Les audiolecteurs, eux, y trouvent une chaleur rare. « Même s’il y a un petit accent, ce n’est pas gênant », rapporte la vice présidente Véronique Regley-Baudry. Cette proximité sonore crée un lien discret mais puissant : comme une lecture au coin du feu, qui traverse la distance et rompt la solitude.

Point clé : plus d’une centaine de bibliothèques sonores existent en France, fédérées par l’association Les donneurs de voix, avec près de 25 000 titres téléchargeables en ligne et de nombreux titres exclusifs aux structures locales.

Lutter contre l’isolement, une mission au cœur du projet

« On a aussi à cœur d’enregistrer toutes les nouveautés très rapidement. Par exemple, les prix littéraires… on les sort quasiment le lendemain » ajoute Véronique. Une manière de permettre à chacun de vivre la rentrée littéraire et les grands rendez-vous culturels au même rythme que le reste du public. Cette attention aux nouveautés dit quelque chose d’essentiel : ici, on ne “compense” pas seulement une difficulté, on nourrit un plaisir. Et on entretient une curiosité, un imaginaire, une liberté de choisir ses lectures.
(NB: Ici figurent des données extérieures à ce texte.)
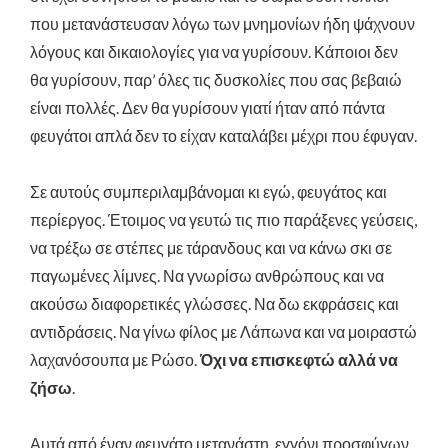
που μετανάστευσαν λόγω των μνημονίων ήδη ψάχνουν
λόγους και δικαιολογίες για να γυρίσουν. Κάποιοι δεν
θα γυρίσουν, παρ’ όλες τις δυσκολίες που σας βεβαιώ
είναι πολλές. Δεν θα γυρίσουν γιατί ήταν από πάντα
φευγάτοι απλά δεν το είχαν καταλάβει μέχρι που έφυγαν.
Σε αυτούς συμπεριλαμβάνομαι κι εγώ, φευγάτος και
περίεργος. Έτοιμος να γευτώ τις πιο παράξενες γεύσεις,
να τρέξω σε στέπες με τάρανδους και να κάνω σκι σε
παγωμένες λίμνες. Να γνωρίσω ανθρώπους και να
ακούσω διαφορετικές γλώσσες. Να δω εκφράσεις και
αντιδράσεις. Να γίνω φίλος με Λάπωνα και να μοιραστώ
λαχανόσουπα με Ρώσο.
Όχι να επισκεφτώ αλλά να
ζήσω
.
Αυτά από έναν φευγάτο μετανάστη, εγγόνι προσφύγων.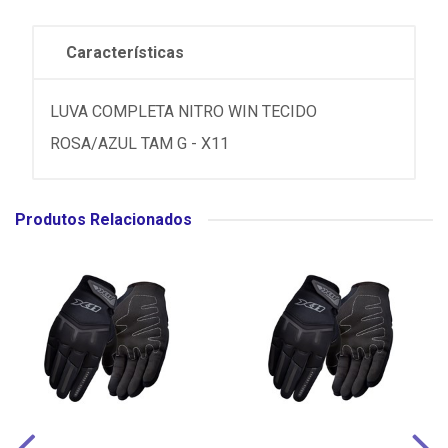
Características
LUVA COMPLETA NITRO WIN TECIDO
ROSA/AZUL TAM G - X11
Produtos Relacionados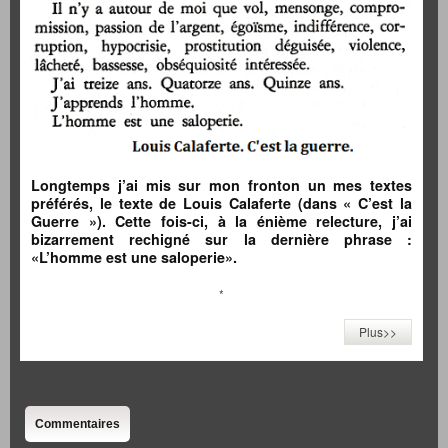
Longtemps j’ai mis sur mon fronton un mes textes
préférés, le texte de Louis Calaferte (dans « C’est la
Guerre »). Cette fois-ci, à la énième relecture, j’ai
bizarrement rechigné sur la dernière phrase :
«L’homme est une saloperie».
*
Plus>>
Commentaires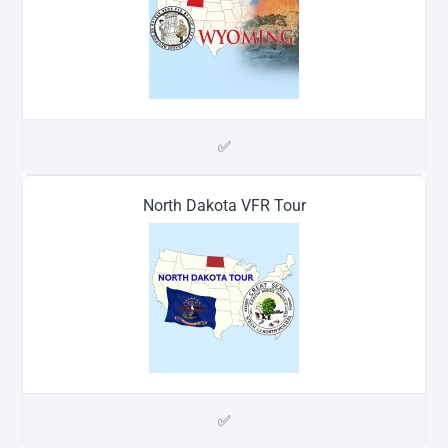
✅
North Dakota VFR Tour
✅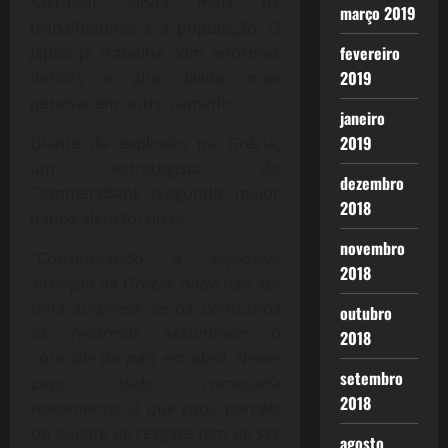
sacrificar ainda mais os
março 2019
trabalhadores e a população. O
fevereiro
Japão já trabalha com enormes
2019
déficits e alta dívida, mas
persiste em outro caminho.
janeiro
2019
Diante da explosão na Grécia,
um estrategista do
dezembro
CommerzBank (segundo maior
2018
banco alemão) disse:
novembro
“Considerando a explosiva
2018
situação na Grécia, pode não ser
uma surpresa se os contrários
outubro
às reformas assumirem o
2018
controle do país em abril. Nesse
setembro
caso, tudo começaria
2018
novamente, já que cada parcela
do pacote de resgate tem de ser
agosto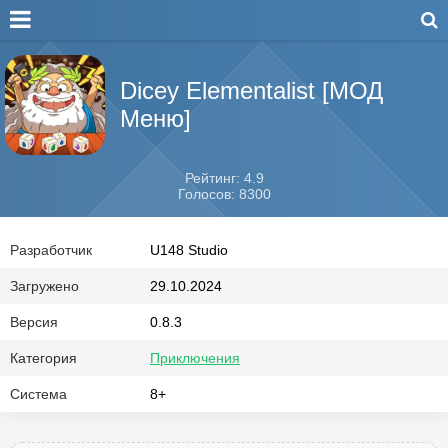
Dicey Elementalist [МОД
Меню]
Рейтинг: 4.9
Голосов: 8300
Разработчик
U148 Studio
Загружено
29.10.2024
Версия
0.8.3
Категория
Приключения
Система
8+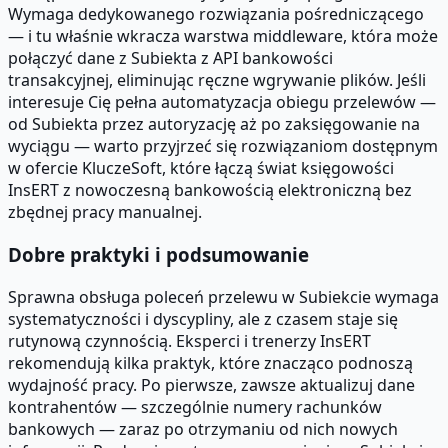
Wymaga dedykowanego rozwiązania pośredniczącego
— i tu właśnie wkracza warstwa middleware, która może
połączyć dane z Subiekta z API bankowości
transakcyjnej, eliminując ręczne wgrywanie plików. Jeśli
interesuje Cię pełna automatyzacja obiegu przelewów —
od Subiekta przez autoryzację aż po zaksięgowanie na
wyciągu — warto przyjrzeć się rozwiązaniom dostępnym
w ofercie KluczeSoft, które łączą świat księgowości
InsERT z nowoczesną bankowością elektroniczną bez
zbędnej pracy manualnej.
Dobre praktyki i podsumowanie
Sprawna obsługa poleceń przelewu w Subiekcie wymaga
systematyczności i dyscypliny, ale z czasem staje się
rutynową czynnością. Eksperci i trenerzy InsERT
rekomendują kilka praktyk, które znacząco podnoszą
wydajność pracy. Po pierwsze, zawsze aktualizuj dane
kontrahentów — szczególnie numery rachunków
bankowych — zaraz po otrzymaniu od nich nowych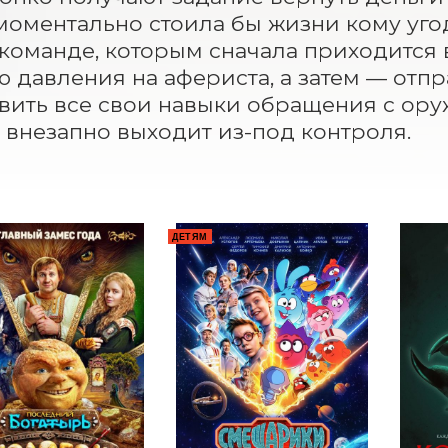
моментально стоила бы жизни кому угодн
команде, которым сначала приходится 
ю давления на афериста, а затем — отпр
вить все свои навыки обращения с оруж
 внезапно выходит из-под контроля.
ДЕТЯМ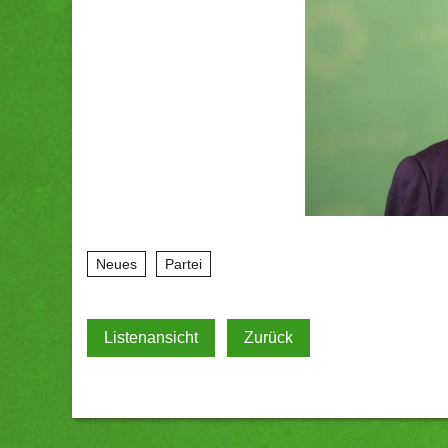
Neues
Partei
Listenansicht
Zurück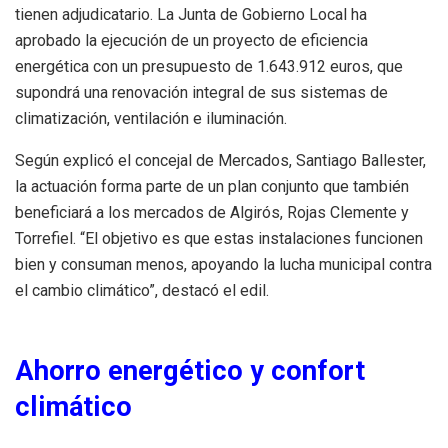
tienen adjudicatario. La Junta de Gobierno Local ha
aprobado la ejecución de un proyecto de eficiencia
energética con un presupuesto de 1.643.912 euros, que
supondrá una renovación integral de sus sistemas de
climatización, ventilación e iluminación.
Según explicó el concejal de Mercados, Santiago Ballester,
la actuación forma parte de un plan conjunto que también
beneficiará a los mercados de Algirós, Rojas Clemente y
Torrefiel. “El objetivo es que estas instalaciones funcionen
bien y consuman menos, apoyando la lucha municipal contra
el cambio climático”, destacó el edil.
Ahorro energético y confort
climático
Au-delà des livres, la bibliothèque sonore revendique une ambition sociale. « Cette participation à la lutte contre l’isolement figure en premier lieu dans les statuts », rappelle Jean-Luc. Maintenir l’accès à l’information et à la lecture, oui, mais surtout retisser du lien, offrir une présence, rendre le quotidien plus doux.

Si vous souhaitez prêter votre voix et partager vos lectures, vous pouvez vous rapprocher d’une structure proche de chez vous. Une manière simple d’agir, depuis chez soi, et de faire voyager un peu de chaleur humaine… par la poste ou par téléchargement. L'association aimerait d'ailleurs convaincre de jeunes donneurs de voix pour mieux correspondre aux profils des audiolecteurs, qui se rajeuni.